Sea-Change or Shell-Game: The Transforming of International Inland Transportation
“Sea-change” is a well-used term describing significant transformations since William Shakespeare coined the phrase in “The Tempest” in 1610. More narrowly applied to transportation and logistics, sea-changes have occurred throughout history: sail-to-steam-to-diesel propulsion or break-bulk to containerized cargo, for example.
Now we are facing a more subtle sea-change – or maybe it’s more of a ripple – with the changing nature of how international import cargo is managed and paid for. World trade has grown at over 9 percent per year for the past four decades, largely through the immense flexibility and operating efficiency provided by containerization. Containerization has many virtues: much better economics and competitiveness, lower labor and terminal costs, reduced pilferage, damage to cargo and speed to customer.

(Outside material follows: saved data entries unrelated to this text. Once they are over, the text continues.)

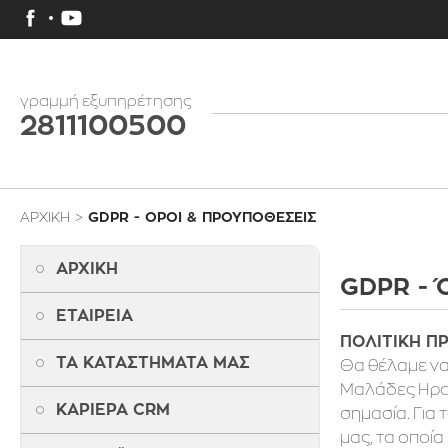
γραμμή εξυπηρέτησης
2811100500
ΑΡΧΙΚΗ
>
GDPR - ΟΡΟΙ & ΠΡΟΥΠΟΘΕΣΕΙΣ
ΑΡΧΙΚΗ
GDPR - 
ΕΤΑΙΡΕΙΑ
ΠΟΛΙΤΙΚΗ Π
ΤΑ ΚΑΤΑΣΤΗΜΑΤΑ ΜΑΣ
Θα θέλαμε να
Μαλάδες Ηρακ
ΚΑΡΙΕΡΑ CRM
σημασία. Για
μας, τα οποί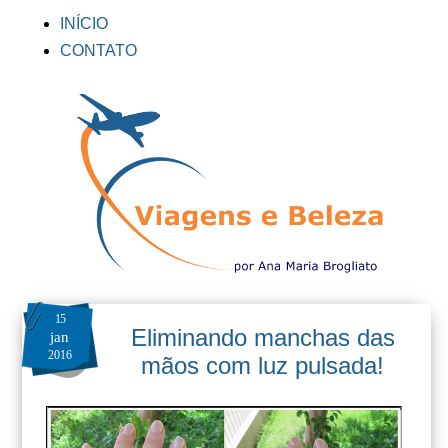
INÍCIO
CONTATO
15
Eliminando manchas das
jan
2016
mãos com luz pulsada!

Traditionally, if that word can be applied to a technology that is a relative newcomer on the scene, ocean carriers offered a single bill of lading (“Store-Door Delivery”), providing a multimodal service of truck-ocean-rail-truck from shipment origin to customer’s dock. This made transportation relatively simple, convenient and painless for the consumers of transportation services. This holds particularly true for retailers of apparel and footwear, electronics and other high-value products, from chips and computers to TVs, DVD players, PlayStations and Xboxes.